Waiting to be seen. Waiting to be acknowledged. Waiting to be valued. Waiting to be hugged, kissed and held. But perhaps the WORST…waiting to feel like I matter. Waiting to see/ feel if another sees my value to deem me “valuable”.
I can conjure up the feelings inside of me right now as I type. The small and scared little one inside of me who just wanted to NOT feel disposable or inconsequential. She would sit at the feet of the “other” raging or going silent and wait. Wait and hope that she would be accepted. Seen. Heard. Known.
This strategy has always left me more and more injured. More and more shameful. More and more hurt. More and More desperate. More and more anxious. More and More….Less and Less.
I can think of many many times in my life where I sat in a closet, in the bathroom or on the floor , curled up sobbing. Scared. Gutted. Lost. Alone. Hurt. Sad. Not understanding what was happening. I wish I could say my memories of these moments were when I was a child, but the ones that I remember the most were as an adult. An adult with a partner. An adult with responsibilities. An adult with a job or going to college. Gutted. Alone. Curled up and in feverish pain of wanting to be LOVED or HELD.
I was trapped in these moments. Frozen inside of a trauma response too large to name and too unclear to change. I didn’t know about my breath back then. I didn’t know I was an adult. I was very much a little girl. Scared and afraid and Unsafe. It is a funny thing to be sooo small in a big body and still be paralyzed. I spent many hours of my life in this fawn response.
These are not moments I have ever heard referenced… spoken or shared out loud. They are the deep, sticky, shadowy depths of our lowest moments. In public, or in friendship, we may say something like, “I am feeling sad today or full of grief or it was a hard day” …But we don’t talk about being overwhelmed by the fear and terror of history. Being held hostage to stories.
I am eternally grateful for having met a gaggle of incredible women on a journey to own their own lives. Take back the terrain of the body and SOUL… I was held in circle…. Witnessed. Loved. Listened to deeply. And accepted. As a birthright. I was encouraged to breathe and soften. Wow! Soften? Are you kidding me?!!! That was the most dangerous thing that my body could think of…. If I soften…. I will fall apart. Let go of form. Die? Never stop crying?

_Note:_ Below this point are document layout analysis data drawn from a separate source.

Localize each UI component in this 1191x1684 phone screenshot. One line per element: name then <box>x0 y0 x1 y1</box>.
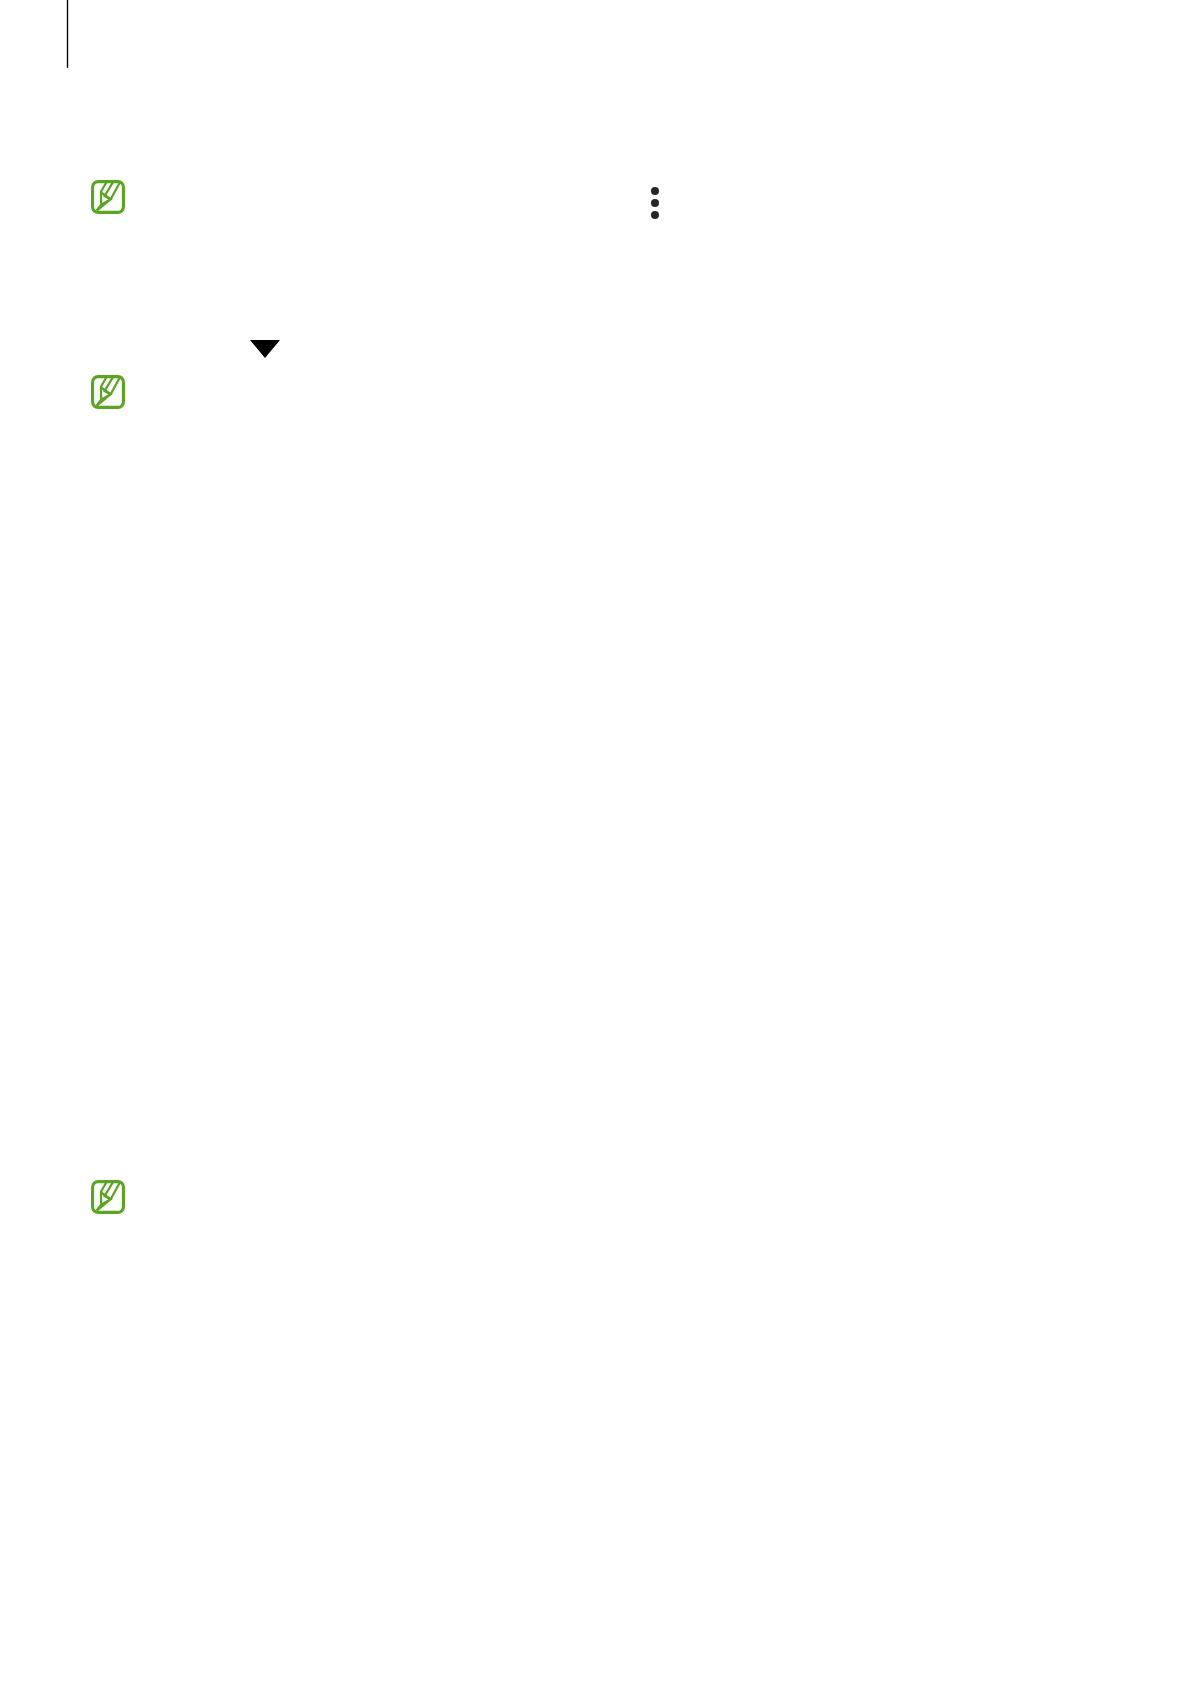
button[interactable]: Expand <box>250 340 280 358</box>
button[interactable]: Note <box>91 1180 125 1214</box>
button[interactable]: Note <box>91 375 125 409</box>
button[interactable]: Note <box>91 180 125 214</box>
button[interactable]: More options <box>648 187 662 219</box>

Phew… and I did. I allowed every day, week, month and year a grand softening. Allowing space for what bubbled to the surface to be felt and to be MINE. Not spewing it or throwing it at another. No Blame or shame. Just took it back. My tender heart. My tender self. Regardless of her age in body.
Profound work that the women who I know continue to do. Express. Feel. Re Write. Let go of. And do it all again.
It does change the world. Small acts of kindness. Willingness to see/feel/hear and not resist. Willing to me messy. Not have it figured out and “roll” with what presents.
I owe a HUGE gratitude of debt to these women. They were the grandest mirror for me. The most exquisite examples of what is possible. They always reflected the BEST of me back. They allowed and encouraged my deepest loving and tender self to rise. Feel Safe. And Be. Not because they gave me advice. Or weighed in on the content of my life, but because they didn’t. They sat, softened, bore witness, and breathed with me. They knew themselves in what I shared. They trusted that what moved inside of me was mine and not up for debate or that they needed to pick it up and do something with it.
That is FREEDOM. That is a different kind of LOVE, respect and a generosity of spirit of the new world.